#### GIVEN INFORMATION:

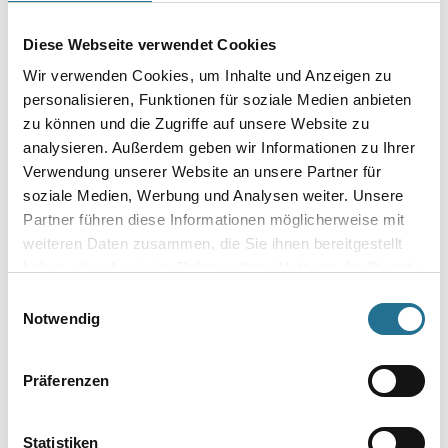
Breite in millimeter
Diese Webseite verwendet Cookies
Wir verwenden Cookies, um Inhalte und Anzeigen zu
personalisieren, Funktionen für soziale Medien anbieten
zu können und die Zugriffe auf unsere Website zu
analysieren. Außerdem geben wir Informationen zu Ihrer
Umrechnungsfaktoren
Verwendung unserer Website an unsere Partner für
soziale Medien, Werbung und Analysen weiter. Unsere
Partner führen diese Informationen möglicherweise mit
weiteren Daten zusammen, die Sie ihnen bereitgestellt
haben oder die sie im Rahmen Ihrer Nutzung der Dienste
gesammelt haben.
Einwilligungsauswahl
Notwendig
PRODUKTEIGENSCHAFTEN
Präferenzen
Produkteigenschaft
Statistiken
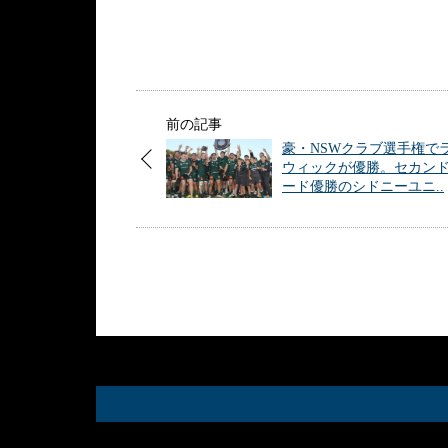
前の記事
豪・NSWクラブ選手権で
ウィックが優勝。セカン
ード優勝のシドニーユニ..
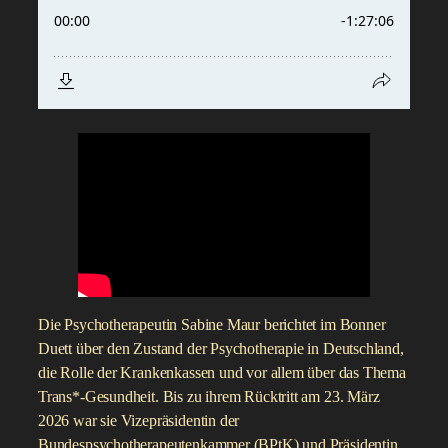
Die Psychotherapeutin Sabine Maur berichtet im Bonner
Duett über den Zustand der Psychotherapie in Deutschland,
die Rolle der Krankenkassen und vor allem über das Thema
Trans*-Gesundheit. Bis zu ihrem Rücktritt am 23. März
2026 war sie Vizepräsidentin der
Bundespsychotherapeutenkammer (BPtK) und Präsidentin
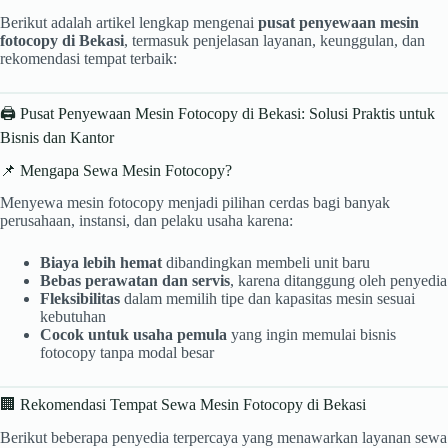
Berikut adalah artikel lengkap mengenai
pusat penyewaan mesin
fotocopy di Bekasi
, termasuk penjelasan layanan, keunggulan, dan
rekomendasi tempat terbaik:
🖨️ Pusat Penyewaan Mesin Fotocopy di Bekasi: Solusi Praktis untuk
Bisnis dan Kantor
📌 Mengapa Sewa Mesin Fotocopy?
Menyewa mesin fotocopy menjadi pilihan cerdas bagi banyak
perusahaan, instansi, dan pelaku usaha karena:
Biaya lebih hemat
dibandingkan membeli unit baru
Bebas perawatan dan servis
, karena ditanggung oleh penyedia
Fleksibilitas
dalam memilih tipe dan kapasitas mesin sesuai
kebutuhan
Cocok untuk usaha pemula
yang ingin memulai bisnis
fotocopy tanpa modal besar
🏢 Rekomendasi Tempat Sewa Mesin Fotocopy di Bekasi
Berikut beberapa penyedia terpercaya yang menawarkan layanan sewa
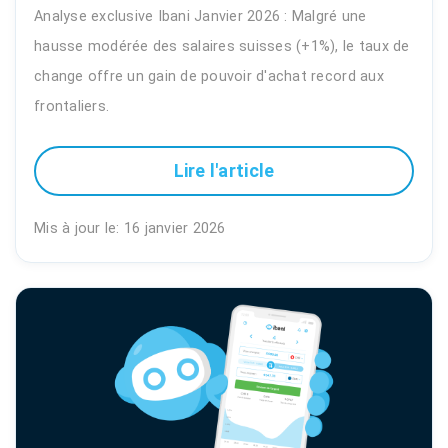
Analyse exclusive Ibani Janvier 2026 : Malgré une
hausse modérée des salaires suisses (+1%), le taux de
change offre un gain de pouvoir d'achat record aux
frontaliers.
Lire l'article
Mis à jour le: 16 janvier 2026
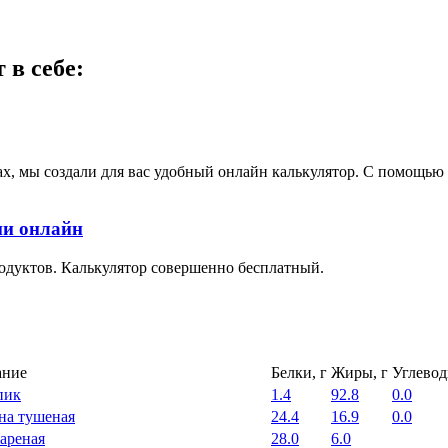
в себе:
ах, мы создали для вас удобный онлайн калькулятор. С помощь
ии онлайн
одуктов. Калькулятор совершенно бесплатный.
ание
Белки, г
Жиры, г
Углевод
пик
1.4
92.8
0.0
на тушеная
24.4
16.9
0.0
ареная
28.0
6.0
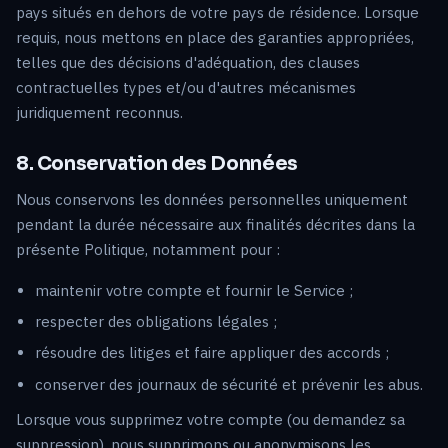
pays situés en dehors de votre pays de résidence. Lorsque
requis, nous mettons en place des garanties appropriées,
telles que des décisions d'adéquation, des clauses
contractuelles types et/ou d'autres mécanismes
juridiquement reconnus.
8. Conservation des Données
Nous conservons les données personnelles uniquement
pendant la durée nécessaire aux finalités décrites dans la
présente Politique, notamment pour :
maintenir votre compte et fournir le Service ;
respecter des obligations légales ;
résoudre des litiges et faire appliquer des accords ;
conserver des journaux de sécurité et prévenir les abus.
Lorsque vous supprimez votre compte (ou demandez sa
suppression), nous supprimons ou anonymisons les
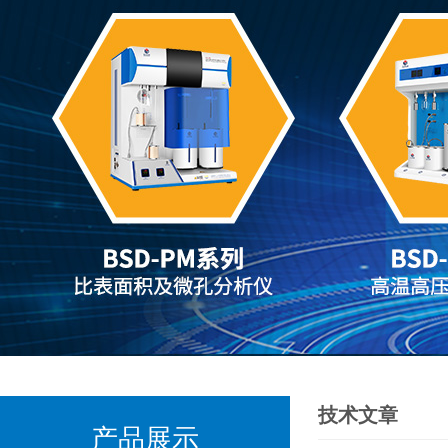
技术文章
产品展示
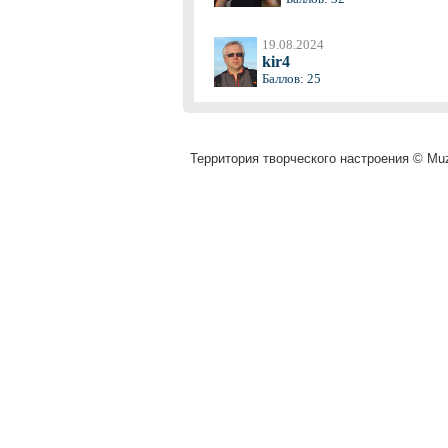
19.08.2024
kir4
Баллов: 25
Территория творческого настроения © Muza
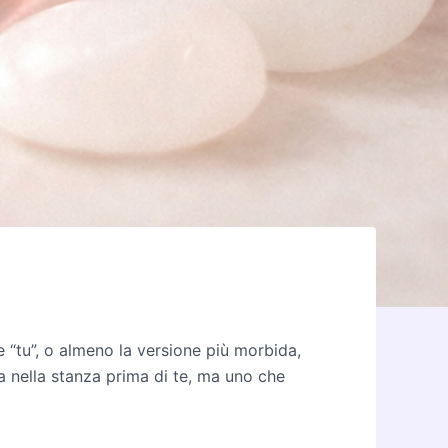
 “tu”, o almeno la versione più morbida,
ra nella stanza prima di te, ma uno che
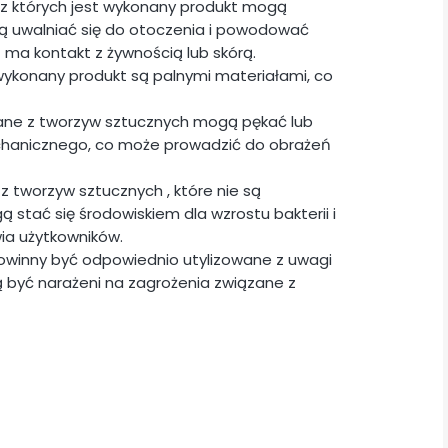
z których jest wykonany produkt mogą
ogą uwalniać się do otoczenia i powodować
t ma kontakt z żywnością lub skórą.
wykonany produkt są palnymi materiałami, co
ane z tworzyw sztucznych mogą pękać lub
chanicznego, co może prowadzić do obrażeń
z tworzyw sztucznych , które nie są
stać się środowiskiem dla wzrostu bakterii i
ia użytkowników.
powinny być odpowiednio utylizowane z uwagi
 być narażeni na zagrożenia związane z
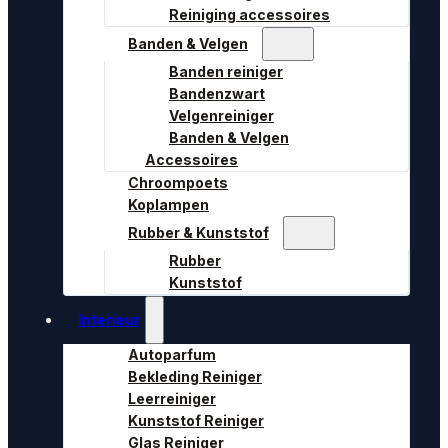
Reiniging accessoires
Banden & Velgen
Banden reiniger
Bandenzwart
Velgenreiniger
Banden & Velgen
Accessoires
Chroompoets
Koplampen
Rubber & Kunststof
Rubber
Kunststof
Interieur
Autoparfum
Bekleding Reiniger
Leerreiniger
Kunststof Reiniger
Glas Reiniger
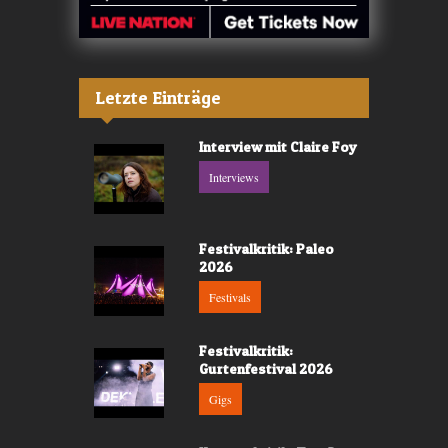
Letzte Einträge
Interview mit Claire Foy
Interviews
Festivalkritik: Paleo
2026
Festivals
Festivalkritik:
Gurtenfestival 2026
Gigs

#### INSTRUCTIONS TO FOLLOW:
Look above for the line holding "Solusi Praktis untuk" and the line holding "Cocok untuk usaha pemula". Retype both, and every line between them, word for word and nothing else.

#### RESPONSE TO THIS EXERCISE:
🖨️ Pusat Penyewaan Mesin Fotocopy di Bekasi: Solusi Praktis untuk
Bisnis dan Kantor
📌 Mengapa Sewa Mesin Fotocopy?
Menyewa mesin fotocopy menjadi pilihan cerdas bagi banyak
perusahaan, instansi, dan pelaku usaha karena:
Biaya lebih hemat
dibandingkan membeli unit baru
Bebas perawatan dan servis
, karena ditanggung oleh penyedia
Fleksibilitas
dalam memilih tipe dan kapasitas mesin sesuai
kebutuhan
Cocok untuk usaha pemula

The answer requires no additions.